BEGIN INPUT MATERIAL

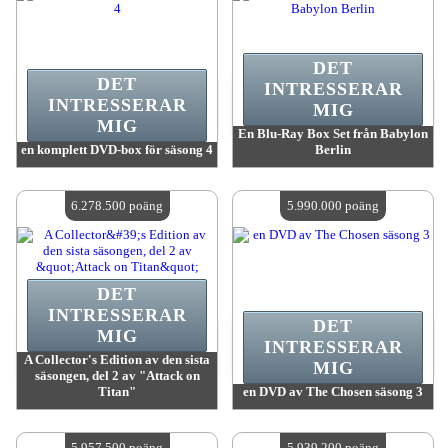
DET
DET
INTRESSERAR
INTRESSERAR
MIG
MIG
En Blu-Ray Box Set från Babylon
en komplett DVD-box för säsong 4
Berlin
värde:
7 986 200 poäng
värde:
6 785 400 poäng
Antal tillgängliga:
4
Antal tillgängliga:
4
6.278.500 poäng
5.990.000 poäng
DET
INTRESSERAR
DET
MIG
INTRESSERAR
A Collector's Edition av den sista
MIG
säsongen, del 2 av "Attack on
Titan"
en DVD av The Chosen säsong 3
värde:
6 278 500 poäng
värde:
5 990 000 poäng
Antal tillgängliga:
4
Antal tillgängliga:
4
5.957.500 poäng
5.939.200 poäng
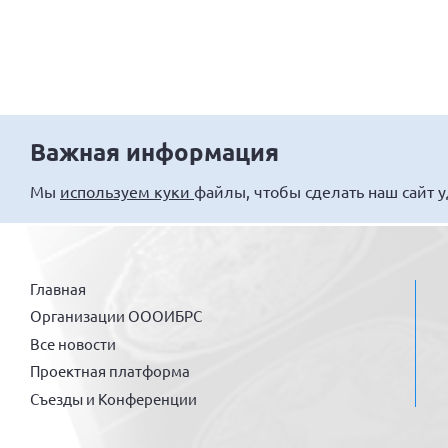
Важная информация
Мы
используем куки
файлы, чтобы сделать наш сайт 
Главная
Организации ОООИБРС
Все новости
Проектная платформа
Съезды и Конференции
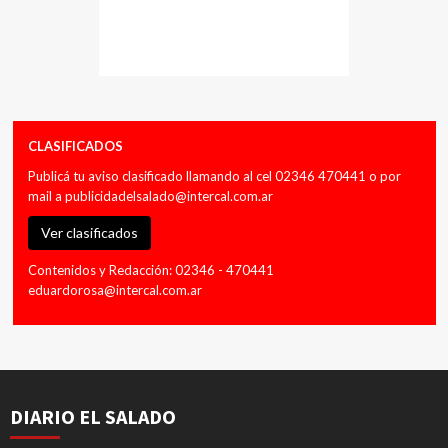
CLASIFICADOS
Publicá tu aviso clasificado llamando al cel 02346 470441 o por
mail a
publicidadelsalado@intercal.com.ar
Ver clasificados
Contenidos y Redacción: 02346 - 470441
eduardorosa@intercal.com.ar
DIARIO EL SALADO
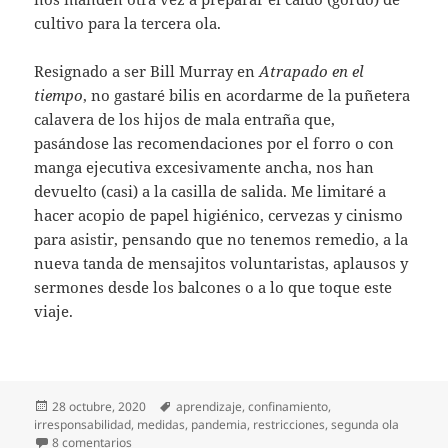
cultivo para la tercera ola.
Resignado a ser Bill Murray en
Atrapado en el
tiempo
, no gastaré bilis en acordarme de la puñetera
calavera de los hijos de mala entraña que,
pasándose las recomendaciones por el forro o con
manga ejecutiva excesivamente ancha, nos han
devuelto (casi) a la casilla de salida. Me limitaré a
hacer acopio de papel higiénico, cervezas y cinismo
para asistir, pensando que no tenemos remedio, a la
nueva tanda de mensajitos voluntaristas, aplausos y
sermones desde los balcones o a lo que toque este
viaje.
Publicado
Etiquetas
28 octubre, 2020
aprendizaje
,
confinamiento
,
el
irresponsabilidad
,
medidas
,
pandemia
,
restricciones
,
segunda ola
en Diario de la segunda ola (5)
8 comentarios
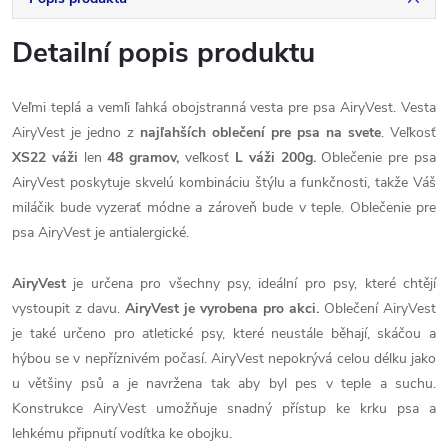
Detailní popis produktu
Veľmi teplá a vemľi ľahká obojstranná vesta pre psa AiryVest. Vesta
AiryVest je jedno z
najľahších oblečení pre psa na svete
. Veľkosť
XS22
váži
len
48 gramov,
veľkosť
L váži 200g.
Oblečenie pre psa
AiryVest
poskytuje skvelú kombináciu štýlu a funkčnosti, takže Váš
miláčik
bude vyzerať
módne
a zároveň bude v teple. Oblečenie pre
psa AiryVest je antialergické.
AiryVest
je určena pro všechny psy, ideální pro psy, které chtějí
vystoupit z davu.
AiryVest je vyrobena pro akci.
Oblečení AiryVest
je také určeno pro atletické psy, které neustále běhají, skáčou a
hýbou se v nepříznivém počasí. AiryVest nepokrývá celou délku jako
u většiny psů a je navržena tak aby byl pes v teple a suchu.
Konstrukce AiryVest umožňuje snadný přístup ke krku psa a
lehkému připnutí vodítka ke obojku.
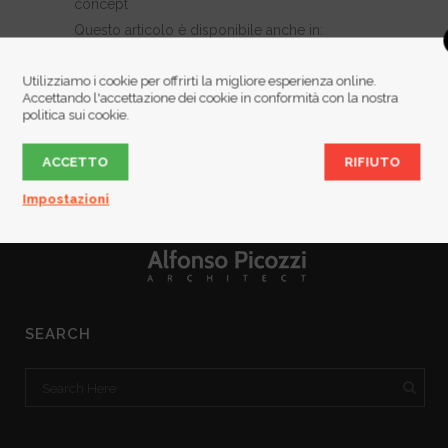
concept
Questo articolo è disponibile anche in:
Italiano
Inglés
Utilizziamo i cookie per offrirti la migliore esperienza online.
Accettando l'accettazione dei cookie in conformità con la nostra
politica sui cookie.
ACCETTO
RIFIUTO
Impostazioni
SEARCH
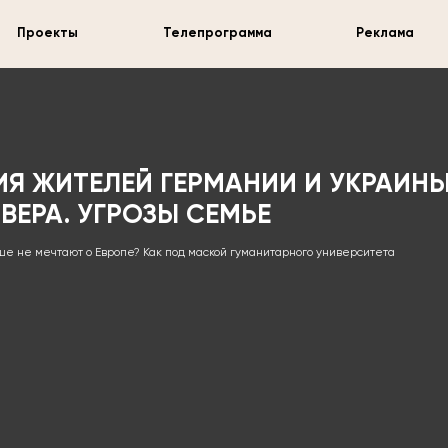
Проекты
Телепрограмма
Реклама
Я ЖИТЕЛЕЙ ГЕРМАНИИ И УКРАИНЫ
ЕРА. УГРОЗЫ СЕМЬЕ
ше не мечтают о Европе? Как под маской гуманитарного университета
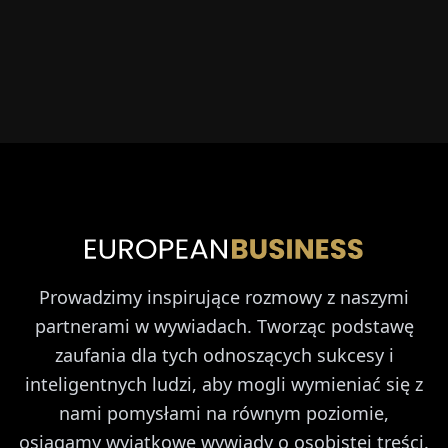
Prowadzimy inspirujące rozmowy z naszymi
partnerami w wywiadach. Tworząc podstawę
zaufania dla tych odnoszących sukcesy i
inteligentnych ludzi, aby mogli wymieniać się z
nami pomysłami na równym poziomie,
osiągamy wyjątkowe wywiady o osobistej treści.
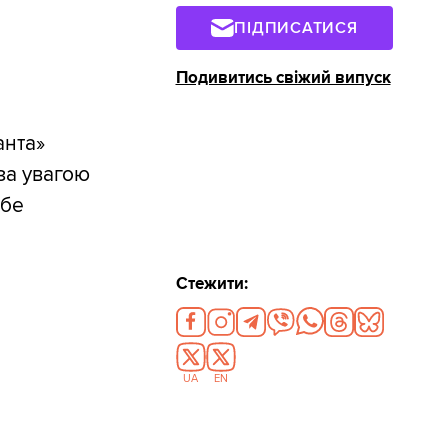
ПІДПИСАТИСЯ
Подивитись свіжий випуск
анта»
за увагою
ебе
Стежити:
UA
EN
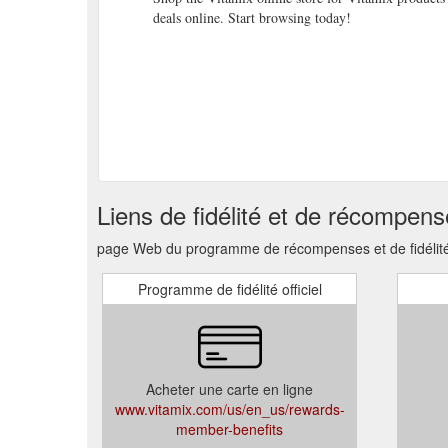
deals online. Start browsing today!
Liens de fidélité et de récompen
page Web du programme de récompenses et de fidélité,
Programme de fidélité officiel
Acheter une carte en ligne
www.vitamix.com/us/en_us/rewards-
member-benefits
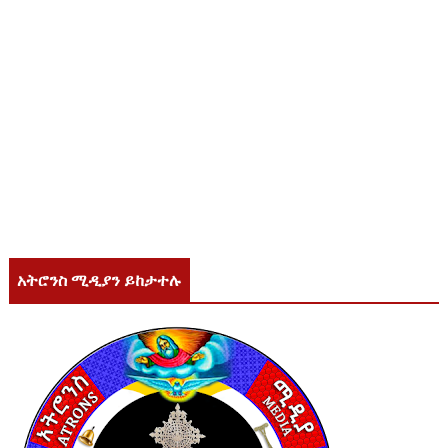
አትሮንስ ሚዲያን ይከታተሉ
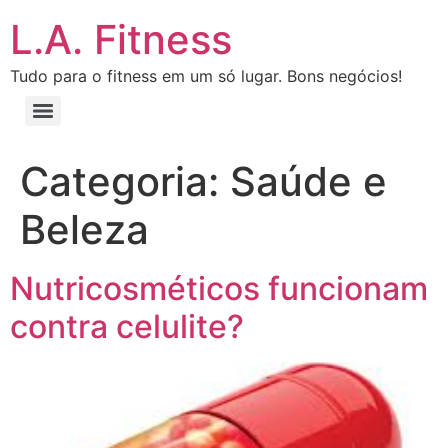
L.A. Fitness
Tudo para o fitness em um só lugar. Bons negócios!
Categoria:
Saúde e
Beleza
Nutricosméticos funcionam
contra celulite?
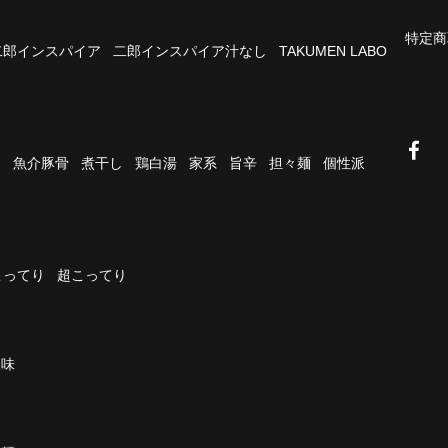
特定商
二郎インスパイア
二郎インスパイア汁なし
TAKUMEN LABO
油
魚介豚骨
煮干し
鶏白湯
家系
旨辛
担々麺
個性派
こってり
超こってり
濃味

END INPUT MATERIAL

TASK PROMPT: Check the entries above for the word "Oblečenie" and copy every line where it turns up.

ANSWER:
Oblečenie pre psa
a zároveň bude v teple. Oblečenie pre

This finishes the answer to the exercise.